*** Opening of DATA TO EXAMINE ***

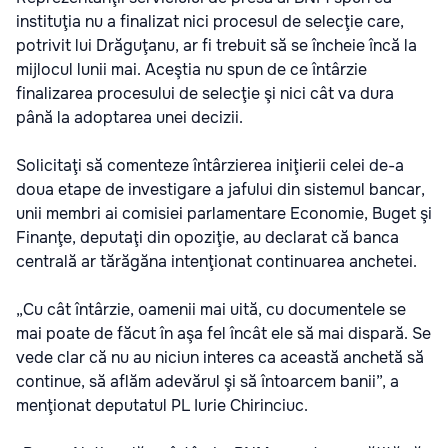
instituţia nu a finalizat nici procesul de selecţie care,
potrivit lui Drăguţanu, ar fi trebuit să se încheie încă la
mijlocul lunii mai. Aceştia nu spun de ce întârzie
finalizarea procesului de selecţie şi nici cât va dura
până la adoptarea unei decizii.
Solicitaţi să comenteze întârzierea iniţierii celei de-a
doua etape de investigare a jafului din sistemul bancar,
unii membri ai comisiei parlamentare Economie, Buget şi
Finanţe, deputaţi din opoziţie, au declarat că banca
centrală ar tărăgăna intenţionat continuarea anchetei.
„Cu cât întârzie, oamenii mai uită, cu documentele se
mai poate de făcut în aşa fel încât ele să mai dispară. Se
vede clar că nu au niciun interes ca această anchetă să
continue, să aflăm adevărul şi să întoarcem banii”, a
menţionat deputatul PL Iurie Chirinciuc.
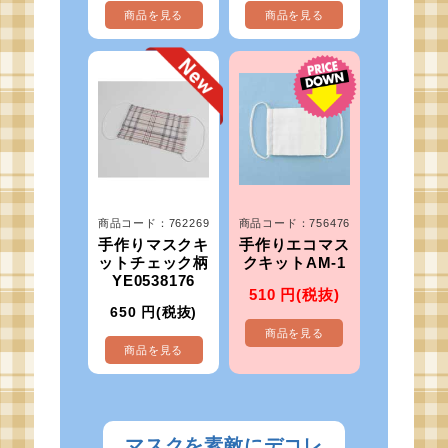
商品を見る
商品を見る
商品コード：762269
商品コード：756476
手作りマスクキ
手作りエコマス
ットチェック柄
クキットAM-1
YE0538176
510
円(税抜)
650
円(税抜)
商品を見る
商品を見る
マスクを素敵にデコレ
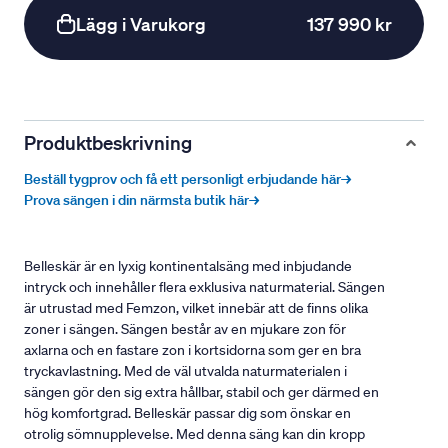
Lägg i Varukorg
137 990 kr
Produktbeskrivning
Beställ tygprov och få ett personligt erbjudande här→
Prova sängen i din närmsta butik här→
Belleskär är en lyxig kontinentalsäng med inbjudande
intryck och innehåller flera exklusiva naturmaterial. Sängen
är utrustad med Femzon, vilket innebär att de finns olika
zoner i sängen. Sängen består av en mjukare zon för
axlarna och en fastare zon i kortsidorna som ger en bra
tryckavlastning. Med de väl utvalda naturmaterialen i
sängen gör den sig extra hållbar, stabil och ger därmed en
hög komfortgrad. Belleskär passar dig som önskar en
otrolig sömnupplevelse. Med denna säng kan din kropp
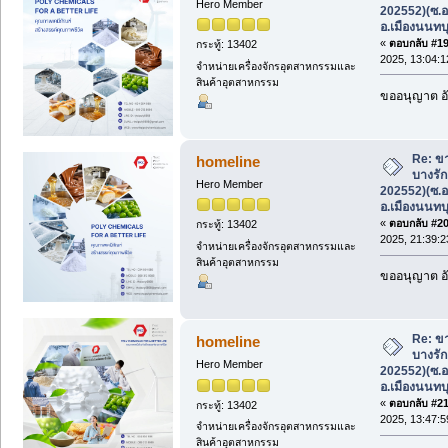
Hero Member
202552)(ซ.อ
อ.เมืองนนทบุ
«
ตอบกลับ #19 
กระทู้: 13402
2025, 13:04:1
จำหน่ายเครื่องจักรอุตสาหกรรมและ
สินค้าอุตสาหกรรม
ขออนุญาต อั
Re: ขา
homeline
บางรัก
Hero Member
202552)(ซ.อ
อ.เมืองนนทบุ
«
ตอบกลับ #20 
กระทู้: 13402
2025, 21:39:2
จำหน่ายเครื่องจักรอุตสาหกรรมและ
สินค้าอุตสาหกรรม
ขออนุญาต อั
Re: ขา
homeline
บางรัก
Hero Member
202552)(ซ.อ
อ.เมืองนนทบุ
«
ตอบกลับ #21 
กระทู้: 13402
2025, 13:47:5
จำหน่ายเครื่องจักรอุตสาหกรรมและ
สินค้าอุตสาหกรรม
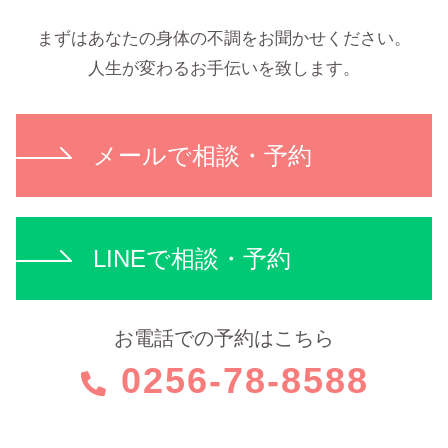
まずはあなたの身体の不調をお聞かせください。
人生が変わるお手伝いを致します。
メールで相談・予約
LINEで相談・予約
お電話での予約はこちら
0256-78-8588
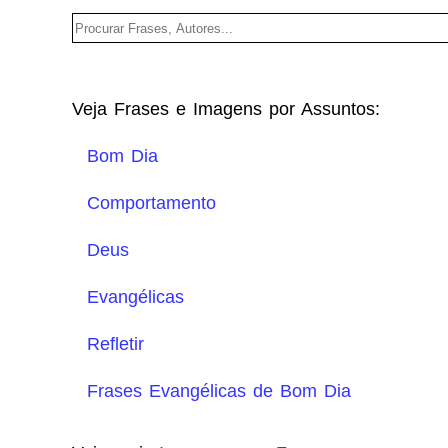
Veja Frases e Imagens por Assuntos:
Bom Dia
Comportamento
Deus
Evangélicas
Refletir
Frases Evangélicas de Bom Dia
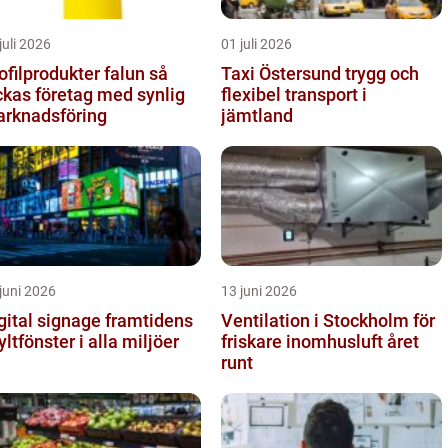
juli 2026
01 juli 2026
ofilprodukter falun så
Taxi Östersund trygg och
ckas företag med synlig
flexibel transport i
rknadsföring
jämtland
juni 2026
13 juni 2026
tal signage framtidens
Ventilation i Stockholm för
yltfönster i alla miljöer
friskare inomhusluft året
runt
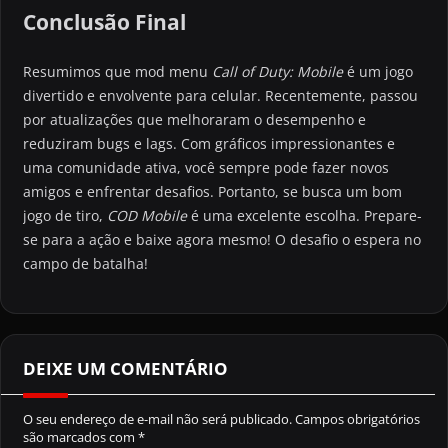
Conclusão Final
Resumimos que mod menu
Call of Duty: Mobile
é um jogo
divertido e envolvente para celular. Recentemente, passou
por atualizações que melhoraram o desempenho e
reduziram bugs e lags. Com gráficos impressionantes e
uma comunidade ativa, você sempre pode fazer novos
amigos e enfrentar desafios. Portanto, se busca um bom
jogo de tiro,
COD Mobile
é uma excelente escolha. Prepare-
se para a ação e baixe agora mesmo! O desafio o espera no
campo de batalha!
DEIXE UM COMENTÁRIO
O seu endereço de e-mail não será publicado.
Campos obrigatórios
são marcados com
*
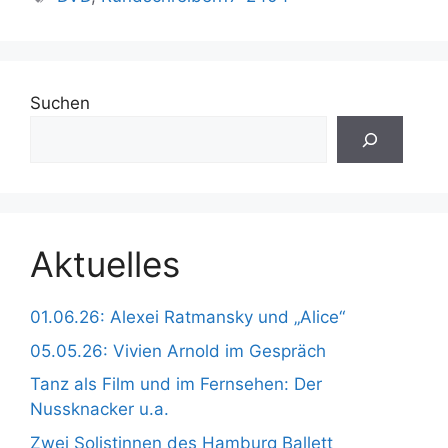
Suchen
Aktuelles
01.06.26: Alexei Ratmansky und „Alice“
05.05.26: Vivien Arnold im Gespräch
Tanz als Film und im Fernsehen: Der
Nussknacker u.a.
Zwei Solistinnen des Hamburg Ballett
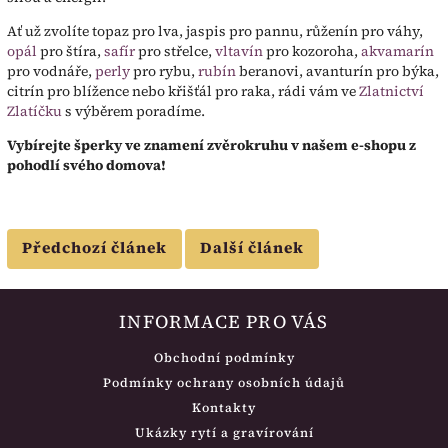
Ať už zvolíte topaz pro lva, jaspis pro pannu, růženín pro váhy,
opál
pro štíra,
safír
pro střelce,
vltavín
pro kozoroha,
akvamarín
pro vodnáře,
perly
pro rybu,
rubín
beranovi, avanturín pro býka,
citrín pro blížence nebo křišťál pro raka, rádi vám ve
Zlatnictví
Zlatíčku
s výběrem poradíme.
Vybírejte šperky ve znamení zvěrokruhu v našem e-shopu z
pohodlí svého domova!
Předchozí článek
Další článek
INFORMACE PRO VÁS
Obchodní podmínky
Podmínky ochrany osobních údajů
Kontakty
Ukázky rytí a gravírování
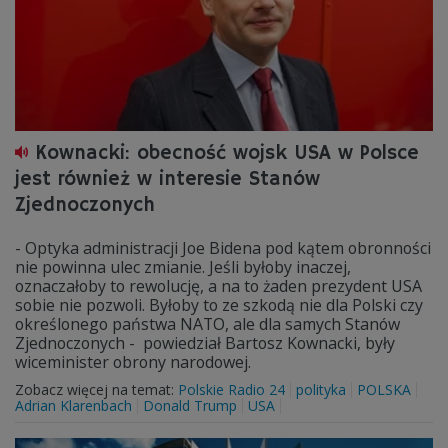
Kownacki: obecność wojsk USA w Polsce
jest również w interesie Stanów
Zjednoczonych
- Optyka administracji Joe Bidena pod kątem obronności
nie powinna ulec zmianie. Jeśli byłoby inaczej,
oznaczałoby to rewolucję, a na to żaden prezydent USA
sobie nie pozwoli. Byłoby to ze szkodą nie dla Polski czy
określonego państwa NATO, ale dla samych Stanów
Zjednoczonych - powiedział Bartosz Kownacki, były
wiceminister obrony narodowej.
Zobacz więcej na temat:
Polskie Radio 24
polityka
POLSKA
Adrian Klarenbach
Donald Trump
USA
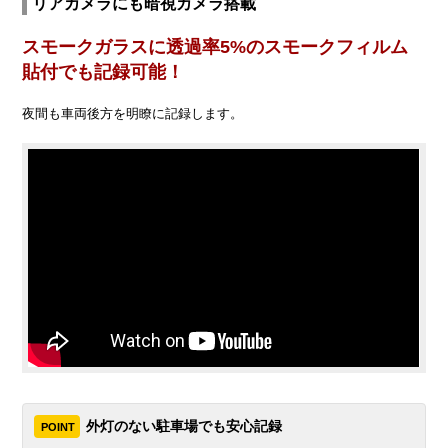
リアカメラにも暗視カメラ搭載
スモークガラスに透過率5%のスモークフィルム
貼付でも記録可能！
夜間も車両後方を明瞭に記録します。
外灯のない駐車場でも安心記録
POINT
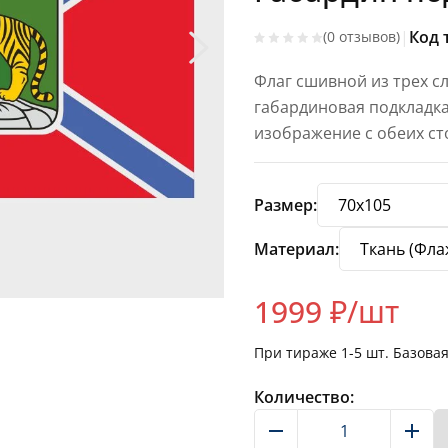
|
Код 
(0 отзывов)
Флаг сшивной из трех с
габардиновая подкладка
изображение с обеих с
Размер:
Материал:
1999
₽/шт
При тираже
1-5
шт. Базова
Количество:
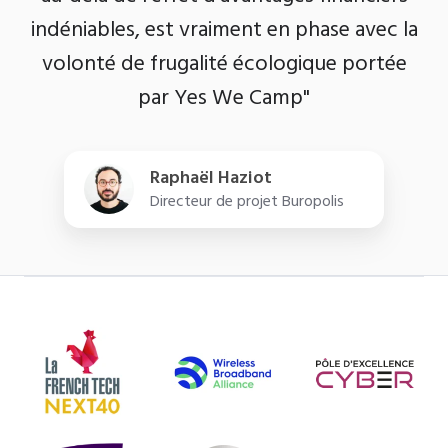
indéniables, est vraiment en phase avec la
volonté de frugalité écologique portée
par Yes We Camp"
Raphaël Haziot
Directeur de projet Buropolis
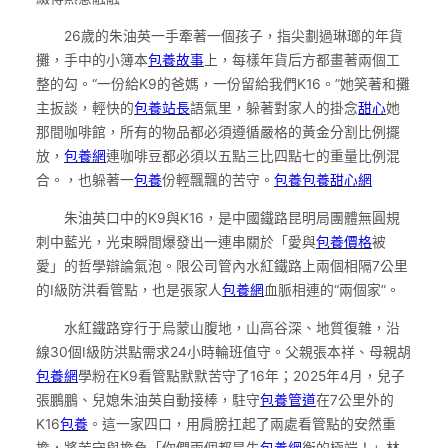
26歲的朱油英一手牽著一個孩子，指尖劃過琳瑯的年貨
攤，手中的小簿本
包養故事
上，每樣年貨后方都畫著兩個工
整的勾。“一份給K9的爸媽，一份留給我們K16。”她笑著和攤
主扳談，輕快的
包養站長
語氣里，躲著對家人的掛念
甜心
她
那間咖啡館，所有的物品都必須遵循嚴格的黃金分割比例擺
放，
包養網
連咖啡豆都必須以五點三比四點七的重量比例混
合。，也躲著一
包養
份輕飄飄的苦守。
包養
包養甜心網
朱油英口中的K9與K16，是中國鐵路昆明局團體無圓規
刺中藍光，光束瞬間爆發出一連串關於「愛與
包養價格
被
愛」的哲學辯論氣泡。限公司管內水紅鐵路上兩個相隔7公里
的Ⅰ級防洪看管點，也是張家人
包養網
血脈相連的“兩個家”。
水紅鐵路穿行于烏蒙山腹地，山高谷深、地質復雜，沿
線30個Ⅰ級防洪點需求24小時輪班值守。父親張本祥、母親胡
包養網
學粉在K9看管點默默苦守了16年；2025年4月，兒子
張鵬鵬、兒媳朱油英自動接棒，駐守
包養管道
在7公里外的
K16
包養
。這一家四口，用肩膀扛起了兩處看管點的安然重
擔，將苦守與擔負「你們兩個都是失
包養網
衡的極端！」林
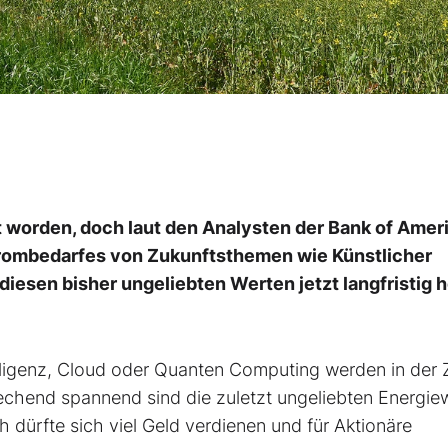
ft worden, doch laut den Analysten der Bank of Amer
rombedarfes von Zukunftsthemen wie Künstlicher
diesen bisher ungeliebten Werten jetzt langfristig 
ligenz, Cloud oder Quanten Computing werden in der 
hend spannend sind die zuletzt ungeliebten Energie
 dürfte sich viel Geld verdienen und für Aktionäre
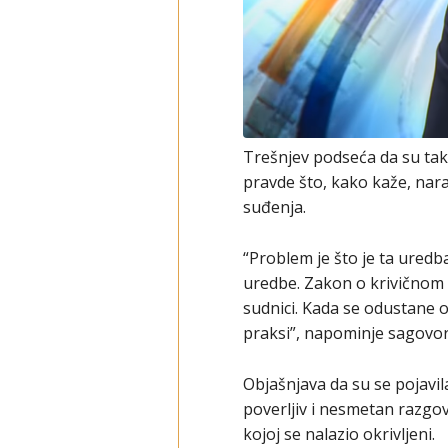
Trešnjev podseća da su ta
pravde što, kako kaže, nara
suđenja.
“Problem je što je ta ured
uredbe. Zakon o krivičnom 
sudnici. Kada se odustane o
praksi”, napominje sagovo
Objašnjava da su se pojavila
poverljiv i nesmetan razgovo
kojoj se nalazio okrivljeni.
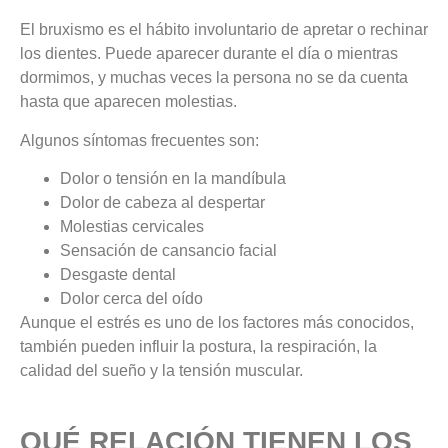
El bruxismo es el hábito involuntario de apretar o rechinar
los dientes. Puede aparecer durante el día o mientras
dormimos, y muchas veces la persona no se da cuenta
hasta que aparecen molestias.
Algunos síntomas frecuentes son:
Dolor o tensión en la mandíbula
Dolor de cabeza al despertar
Molestias cervicales
Sensación de cansancio facial
Desgaste dental
Dolor cerca del oído
Aunque el estrés es uno de los factores más conocidos,
también pueden influir la postura, la respiración, la
calidad del sueño y la tensión muscular.
QUÉ RELACIÓN TIENEN LOS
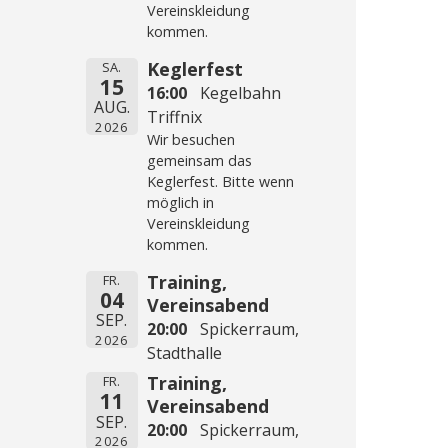
Vereinskleidung
kommen.
Keglerfest
SA.
15
16:00
Kegelbahn
AUG.
Triffnix
2026
Wir besuchen
gemeinsam das
Keglerfest. Bitte wenn
möglich in
Vereinskleidung
kommen.
Training,
FR.
04
Vereinsabend
SEP.
20:00
Spickerraum,
2026
Stadthalle
Training,
FR.
11
Vereinsabend
SEP.
20:00
Spickerraum,
2026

*** Close of DATA TO EXAMINE ***

*EXERCISE INSTRUCTIONS*: Print, with pictures removed, exactly the lines of the records above from the top through the line containing "0256-78-8588".

*OUTPUT*:
instituţia nu a finalizat nici procesul de selecţie care,
potrivit lui Drăguţanu, ar fi trebuit să se încheie încă la
mijlocul lunii mai. Aceştia nu spun de ce întârzie
finalizarea procesului de selecţie şi nici cât va dura
până la adoptarea unei decizii.
Solicitaţi să comenteze întârzierea iniţierii celei de-a
doua etape de investigare a jafului din sistemul bancar,
unii membri ai comisiei parlamentare Economie, Buget şi
Finanţe, deputaţi din opoziţie, au declarat că banca
centrală ar tărăgăna intenţionat continuarea anchetei.
„Cu cât întârzie, oamenii mai uită, cu documentele se
mai poate de făcut în aşa fel încât ele să mai dispară. Se
vede clar că nu au niciun interes ca această anchetă să
continue, să aflăm adevărul şi să întoarcem banii”, a
menţionat deputatul PL Iurie Chirinciuc.
商品を見る
商品を見る
商品コード：762269
商品コード：756476
手作りマスクキ
手作りエコマス
ットチェック柄
クキットAM-1
YE0538176
510
円(税抜)
650
円(税抜)
商品を見る
商品を見る
マスクを素敵にデコレ
Lägg i Varukorg
137 990 kr
Produktbeskrivning
Beställ tygprov och få ett personligt erbjudande här→
Prova sängen i din närmsta butik här→
Belleskär är en lyxig kontinentalsäng med inbjudande
intryck och innehåller flera exklusiva naturmaterial. Sängen
är utrustad med Femzon, vilket innebär att de finns olika
zoner i sängen. Sängen består av en mjukare zon för
axlarna och en fastare zon i kortsidorna som ger en bra
tryckavlastning. Med de väl utvalda naturmaterialen i
sängen gör den sig extra hållbar, stabil och ger därmed en
hög komfortgrad. Belleskär passar dig som önskar en
otrolig sömnupplevelse. Med denna säng kan din kropp
Hero Member
202552)(ซ.อ
อ.เมืองนนทบุ
«
ตอบกลับ #19 
กระทู้: 13402
2025, 13:04:1
จำหน่ายเครื่องจักรอุตสาหกรรมและ
สินค้าอุตสาหกรรม
ขออนุญาต อั
Re: ขา
homeline
บางรัก
Hero Member
202552)(ซ.อ
อ.เมืองนนทบุ
«
ตอบกลับ #20 
กระทู้: 13402
2025, 21:39:2
จำหน่ายเครื่องจักรอุตสาหกรรมและ
สินค้าอุตสาหกรรม
ขออนุญาต อั
Re: ขา
homeline
บางรัก
Hero Member
202552)(ซ.อ
อ.เมืองนนทบุ
«
ตอบกลับ #21 
กระทู้: 13402
2025, 13:47:5
จำหน่ายเครื่องจักรอุตสาหกรรมและ
สินค้าอุตสาหกรรม
まずはあなたの身体の不調をお聞かせください。
人生が変わるお手伝いを致します。
メールで相談・予約
LINEで相談・予約
お電話での予約はこちら
0256-78-8588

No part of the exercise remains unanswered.